= Florence Youree =

American barrel racer

Florence Youree (born April 19, 1933) is a ProRodeo Hall of Fame cowgirl. She assisted in getting barrel racing into the National Finals Rodeo (NFR), which only had men's events at the time.

==Life==
Florence Youree was born Florence Price on April 19, 1933, in Duncan, Oklahoma. Youree and her sister, Sherry Price Combs Johnson, grew up outside Addington, Oklahoma. They practiced musical chair races on horseback. When they discovered barrel racing, they started practicing right away. Florence married Dale Youree, a calf roper, in 1950. They went on the road and brought her sister along. She won the girl's all-around title in 1966. Her sister, Sherry, won the barrel racing world championship in 1962. Sherry's horse, Star Plaudit, was inducted into the ProRodeo Hall of Fame. Youree's granddaughter, Janae Ward, won the barrel racing world championship in 2003.

==Career==
Youree spent significant time promoting the sport of barrel racing. Under the hands of Youree and other women, it became a standardized event in rodeo. She also participated in bringing the Girls Rodeo Association (GRA) to a nationally-sized organization. Youree and her husband organized the Barrel Futurities of America, the Oklahoma Youth Rodeo Association, and the Youree Horsemanship Camps.

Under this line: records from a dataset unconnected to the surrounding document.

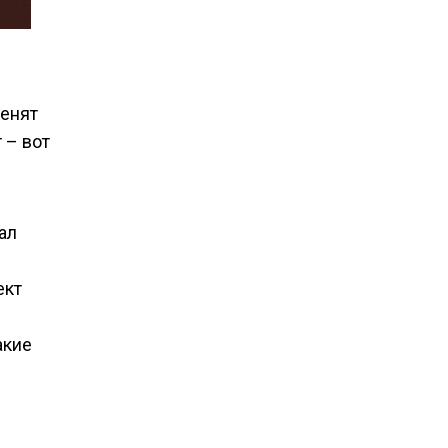
менят
 – вот
ал
ект
акие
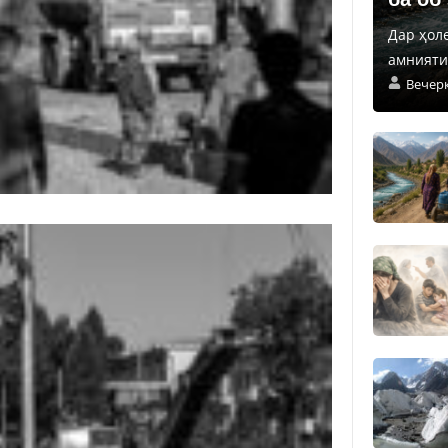
Дар ҳол
амнияти 
Вечер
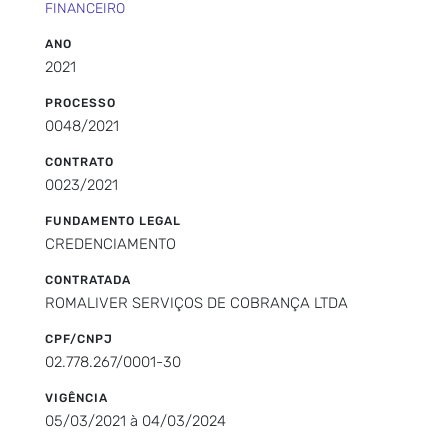
FINANCEIRO
ANO
2021
PROCESSO
0048/2021
CONTRATO
0023/2021
FUNDAMENTO LEGAL
CREDENCIAMENTO
CONTRATADA
ROMALIVER SERVIÇOS DE COBRANÇA LTDA
CPF/CNPJ
02.778.267/0001-30
VIGÊNCIA
05/03/2021 à 04/03/2024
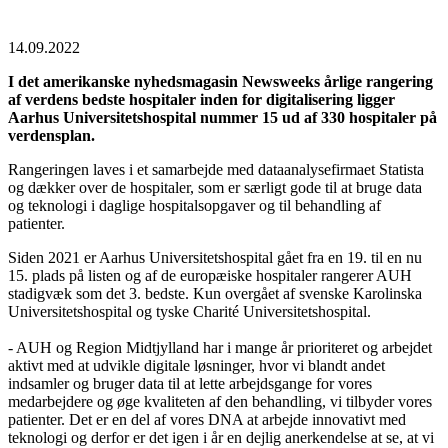
14.09.2022
I det amerikanske nyhedsmagasin Newsweeks årlige rangering
af verdens bedste hospitaler inden for digitalisering ligger
Aarhus Universitetshospital nummer 15 ud af 330 hospitaler på
verdensplan.
Rangeringen laves i et samarbejde med dataanalysefirmaet Statista
og dækker over de hospitaler, som er særligt gode til at bruge data
og teknologi i daglige hospitalsopgaver og til behandling af
patienter.
Siden 2021 er Aarhus Universitetshospital gået fra en 19. til en nu
15. plads på listen og af de europæiske hospitaler rangerer AUH
stadigvæk som det 3. bedste. Kun overgået af svenske Karolinska
Universitetshospital og tyske Charité Universitetshospital.
- AUH og Region Midtjylland har i mange år prioriteret og arbejdet
aktivt med at udvikle digitale løsninger, hvor vi blandt andet
indsamler og bruger data til at lette arbejdsgange for vores
medarbejdere og øge kvaliteten af den behandling, vi tilbyder vores
patienter. Det er en del af vores DNA at arbejde innovativt med
teknologi og derfor er det igen i år en dejlig anerkendelse at se, at vi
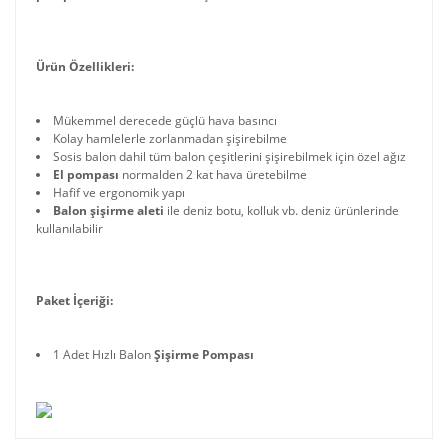
Ürün Özellikleri:
Mükemmel derecede güçlü hava basıncı
Kolay hamlelerle zorlanmadan şişirebilme
Sosis balon dahil tüm balon çeşitlerini şişirebilmek için özel ağız
El pompası
normalden 2 kat hava üretebilme
Hafif ve ergonomik yapı
Balon şişirme aleti
ile deniz botu, kolluk vb. deniz ürünlerinde
kullanılabilir
Paket İçeriği:
1 Adet Hızlı Balon
Şişirme Pompası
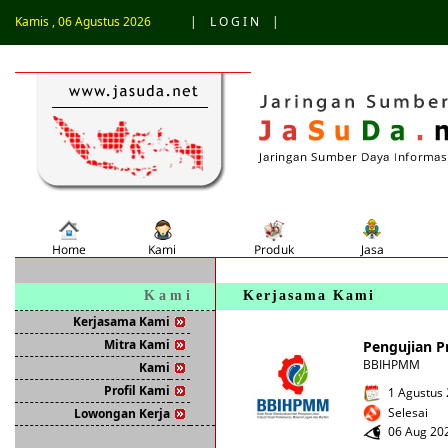
Kamis , 06 Agustus 2026
|
L O G I N
|
K a m i
Kerjasama Kami
Kerjasama Kami
Mitra Kami
Pengujian P
BBIHPMM
Kami
Profil Kami
1 Agustus 
Selesai
Lowongan Kerja
06 Aug 202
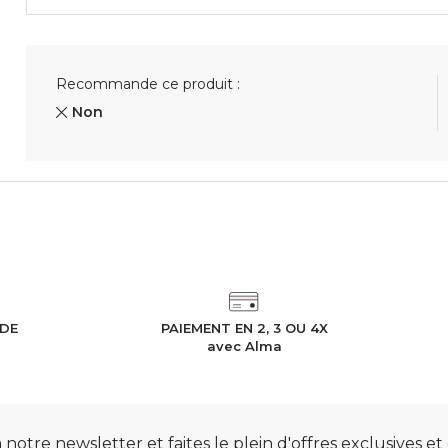
Recommande ce produit :
Non
IDE
PAIEMENT EN 2, 3 OU 4X
h
avec Alma
otre newsletter et faites le plein d'offres exclusives e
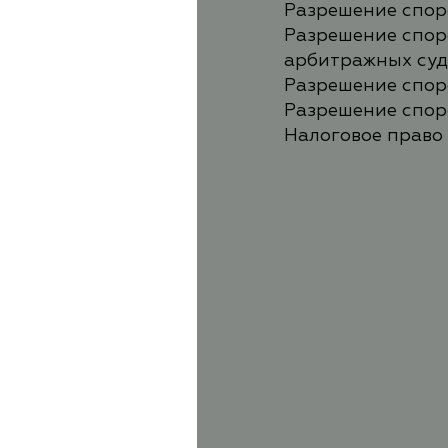
Разрешение споро
Разрешение споро
арбитражных суд
Разрешение спор
Разрешение спор
Налоговое право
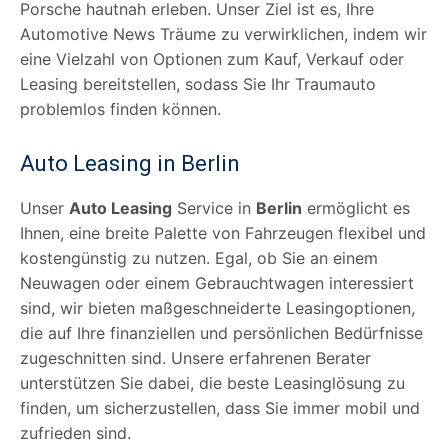
Porsche hautnah erleben. Unser Ziel ist es, Ihre
Automotive News Träume zu verwirklichen, indem wir
eine Vielzahl von Optionen zum Kauf, Verkauf oder
Leasing bereitstellen, sodass Sie Ihr Traumauto
problemlos finden können.
Auto Leasing in Berlin
Unser
Auto Leasing
Service in
Berlin
ermöglicht es
Ihnen, eine breite Palette von Fahrzeugen flexibel und
kostengünstig zu nutzen. Egal, ob Sie an einem
Neuwagen oder einem Gebrauchtwagen interessiert
sind, wir bieten maßgeschneiderte Leasingoptionen,
die auf Ihre finanziellen und persönlichen Bedürfnisse
zugeschnitten sind. Unsere erfahrenen Berater
unterstützen Sie dabei, die beste Leasinglösung zu
finden, um sicherzustellen, dass Sie immer mobil und
zufrieden sind.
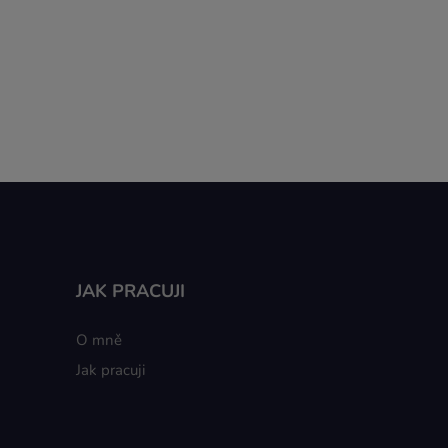
JAK PRACUJI
O mně
Jak pracuji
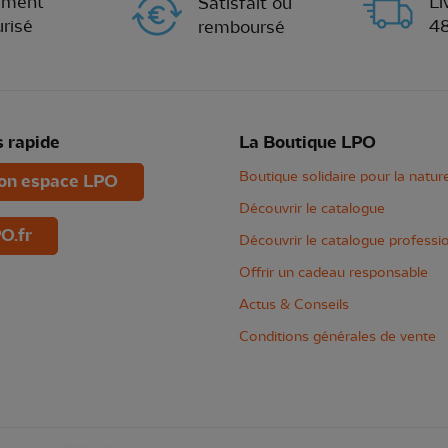
ement
Li
Satisfait ou
risé
4
remboursé
 rapide
La Boutique LPO
Boutique solidaire pour la natur
n espace LPO
Découvrir le catalogue
O.fr
Découvrir le catalogue professi
Offrir un cadeau responsable
Actus & Conseils
Conditions générales de vente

Youree was the director of the GRA. From 1960 to 1964, she was the president. She was also the secretary-treasurer, from where she contributed the most. During this period, she spent time trying to get barrel racing included at the NFR. First, she presented the idea to the Rodeo Cowboys Association. They liked the idea, but they allowed it to be decided by the people in Oklahoma City. In the spring of 1967, Youree had wrangled meetings with Stan Draper and then Clem McSpadden, the general manager. This sealed the deal.

As a competitor, Youree was in the top 15 six times. She won the all-around title in 1966.

===Honors===
Youree was inducted into the National Cowgirl Museum and Hall of Fame in 1996. She was inducted into the Rodeo Hall of Fame of the National Cowboy & Western Heritage Museum in 2009.